A computer's memory system is the repository for all the information used by and produced by the computer's central processing unit (CPU). The phenomenal increase in microprocessor performance places significant demands on the memory system. A perfect memory system is one that can supply immediately any datum that the CPU requests. This ideal memory is not practically implementable, however, as the three factors of memory (capacity, speed, and cost) are in direct opposition. An economical solution, then, is a memory hierarchy organized into several levels, each smaller, faster, and more expensive per byte than the next. The goal is to provide a memory system with cost almost as low as the cheapest level of memory and speed almost as fast as the fastest level. The concept of memory hierarchy takes advantage of the principle of locality. Briefly, this principle states that accessed memory words will be accessed again quickly (temporal locality) and that memory words adjacent to an accessed word will be accessed soon after the access in question (spatial locality). Further Smaller is faster - smaller pieces of hardware will generally be faster than larger pieces.
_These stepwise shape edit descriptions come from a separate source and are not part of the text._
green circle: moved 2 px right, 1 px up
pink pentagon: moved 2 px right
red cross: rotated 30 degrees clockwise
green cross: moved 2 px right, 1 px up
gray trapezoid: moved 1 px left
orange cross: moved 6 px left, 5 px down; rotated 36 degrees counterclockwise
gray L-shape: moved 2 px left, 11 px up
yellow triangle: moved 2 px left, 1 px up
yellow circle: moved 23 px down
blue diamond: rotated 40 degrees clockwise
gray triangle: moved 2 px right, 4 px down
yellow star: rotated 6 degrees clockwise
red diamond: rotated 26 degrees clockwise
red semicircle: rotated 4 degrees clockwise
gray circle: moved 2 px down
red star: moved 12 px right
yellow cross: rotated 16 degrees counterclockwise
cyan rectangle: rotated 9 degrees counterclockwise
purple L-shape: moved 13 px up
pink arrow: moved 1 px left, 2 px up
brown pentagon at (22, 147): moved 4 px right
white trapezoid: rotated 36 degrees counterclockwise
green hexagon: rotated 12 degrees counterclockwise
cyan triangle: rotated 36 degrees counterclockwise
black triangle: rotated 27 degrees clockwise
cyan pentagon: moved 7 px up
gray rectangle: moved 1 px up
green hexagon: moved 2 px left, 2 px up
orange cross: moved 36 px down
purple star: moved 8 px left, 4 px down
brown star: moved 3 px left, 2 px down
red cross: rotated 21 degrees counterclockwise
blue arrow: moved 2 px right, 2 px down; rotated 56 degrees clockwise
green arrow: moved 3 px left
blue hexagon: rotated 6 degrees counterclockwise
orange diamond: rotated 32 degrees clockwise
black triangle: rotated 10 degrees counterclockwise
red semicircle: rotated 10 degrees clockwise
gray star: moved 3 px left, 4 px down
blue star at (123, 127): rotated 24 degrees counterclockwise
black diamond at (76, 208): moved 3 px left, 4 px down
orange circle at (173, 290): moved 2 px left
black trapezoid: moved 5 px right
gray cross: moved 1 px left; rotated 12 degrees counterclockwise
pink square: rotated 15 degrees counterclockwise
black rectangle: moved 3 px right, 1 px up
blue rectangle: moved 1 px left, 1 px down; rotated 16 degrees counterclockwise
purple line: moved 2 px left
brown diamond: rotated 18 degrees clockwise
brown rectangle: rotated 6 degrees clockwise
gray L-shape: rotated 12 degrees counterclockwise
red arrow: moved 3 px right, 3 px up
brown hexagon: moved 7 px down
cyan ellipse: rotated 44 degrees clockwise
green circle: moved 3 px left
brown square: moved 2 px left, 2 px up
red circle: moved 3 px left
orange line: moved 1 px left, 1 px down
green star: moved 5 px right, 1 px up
This simple principle is particularly applicable to memories built from similar technologies for two reasons. First, larger memories have more signal delay and require more levels to decode addresses to fetch the required datum. Second, in most technologies we can obtain smaller memories that are faster than larger memories. This is primarily because the designer can use more power per memory cell in a smaller design. The fastest memories are generally available in smaller number of bits per chips at any point in time, and they cost substantially more per byte. Based on the above reasons, the memory hierarchies of modern general purpose computers generally contain the following:
The performance of a computer system is related directly to its execution time. The execution time is given by
CPU time = IC * CPI * Clock period
IC = number of instructions executed
CPI = average clock cycles required per instruction
The performance of a computer depends on the interface between the processor and the memory. If this interface is not correct, a significant increase in CPI can result. A better measure, which captures the essence of the above statement, is the average time to access memory.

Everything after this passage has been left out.